(Page-level text extractions)

>>>>

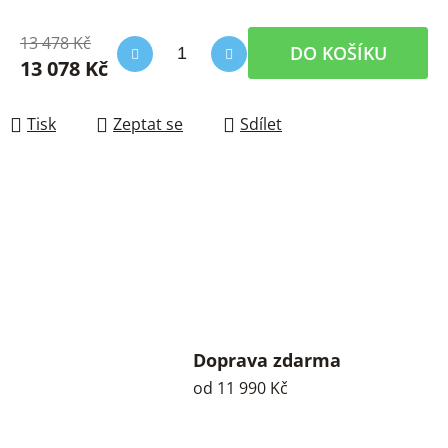
13 478 Kč
DO KOŠÍKU
13 078 Kč
Měrná cena:
Tisk
Zeptat se
Sdílet
Doprava zdarma
od 11 990 Kč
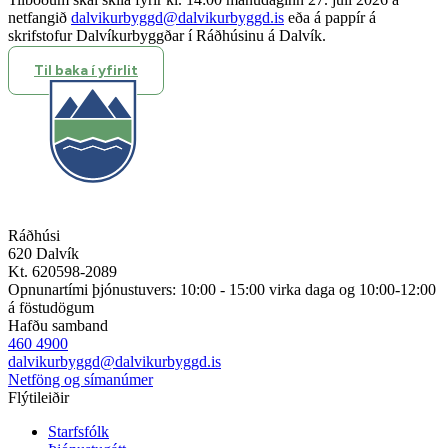
netfangið
dalvikurbyggd@dalvikurbyggd.is
eða á pappír á
skrifstofur Dalvíkurbyggðar í Ráðhúsinu á Dalvík.
Til baka í yfirlit
Ráðhúsi
620 Dalvík
Kt. 620598-2089
Opnunartími þjónustuvers: 10:00 - 15:00 virka daga og 10:00-12:00
á föstudögum
Hafðu samband
460 4900
dalvikurbyggd@dalvikurbyggd.is
Netföng og símanúmer
Flýtileiðir
Starfsfólk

<<<<

**Exercise description:** Output only the lines from the one with "Kt. 620598-2089" through the last line of the entries above; please keep them exact.

**Solution below:**
Kt. 620598-2089
Opnunartími þjónustuvers: 10:00 - 15:00 virka daga og 10:00-12:00
á föstudögum
Hafðu samband
460 4900
dalvikurbyggd@dalvikurbyggd.is
Netföng og símanúmer
Flýtileiðir
Starfsfólk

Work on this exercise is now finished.